++++ The records ++++

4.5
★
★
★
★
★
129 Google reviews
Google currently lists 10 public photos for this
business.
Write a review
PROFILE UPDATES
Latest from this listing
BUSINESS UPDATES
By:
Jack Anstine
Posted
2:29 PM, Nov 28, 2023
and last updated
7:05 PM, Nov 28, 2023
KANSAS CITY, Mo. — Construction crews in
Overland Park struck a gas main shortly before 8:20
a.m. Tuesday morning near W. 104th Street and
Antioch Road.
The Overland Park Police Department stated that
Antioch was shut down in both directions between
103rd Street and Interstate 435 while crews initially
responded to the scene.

++++
++++ The records ++++

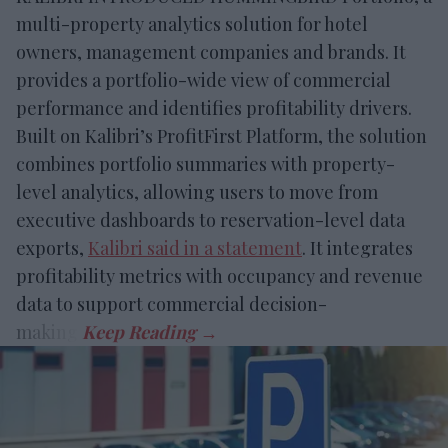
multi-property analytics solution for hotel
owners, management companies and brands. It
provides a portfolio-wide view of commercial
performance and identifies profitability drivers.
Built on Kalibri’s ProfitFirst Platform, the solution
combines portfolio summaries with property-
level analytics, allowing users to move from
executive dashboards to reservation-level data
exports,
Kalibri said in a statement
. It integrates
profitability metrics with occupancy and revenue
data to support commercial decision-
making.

++++
++++ The records ++++

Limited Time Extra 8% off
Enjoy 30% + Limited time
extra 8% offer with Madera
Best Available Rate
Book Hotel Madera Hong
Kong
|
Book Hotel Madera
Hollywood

++++

**Work to complete**
Identify the lines in the entries that hold "Park" and return each one.

**Answer for this exercise**
Overland Park struck a gas main shortly before 8:20
The Overland Park Police Department stated that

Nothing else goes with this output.